**Extracted entries**
************

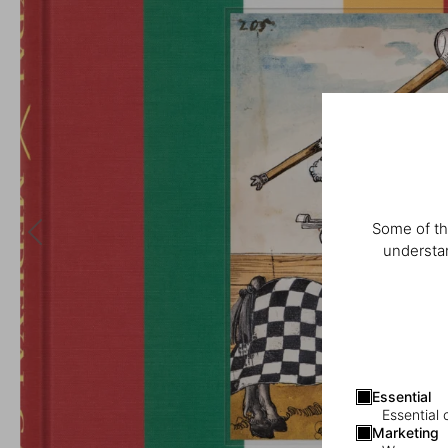
Some of th
understan
Essential
Essential 
Marketing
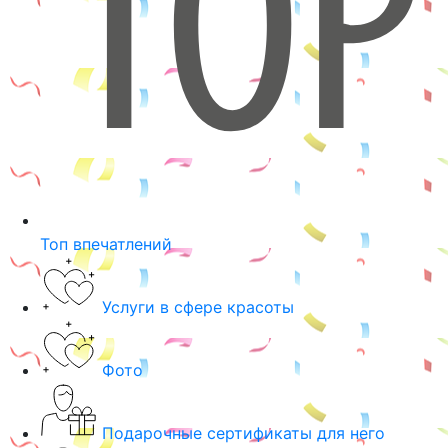
Топ впечатлений
Услуги в сфере красоты
Фото
Подарочные сертификаты для него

************

**Task description**
When you repeat the data, keep it exact and drop every picture.

**Task response**
Some of th
understan
Essential
Essential 
Marketing
Топ впечатлений
Услуги в сфере красоты
Фото
Подарочные сертификаты для него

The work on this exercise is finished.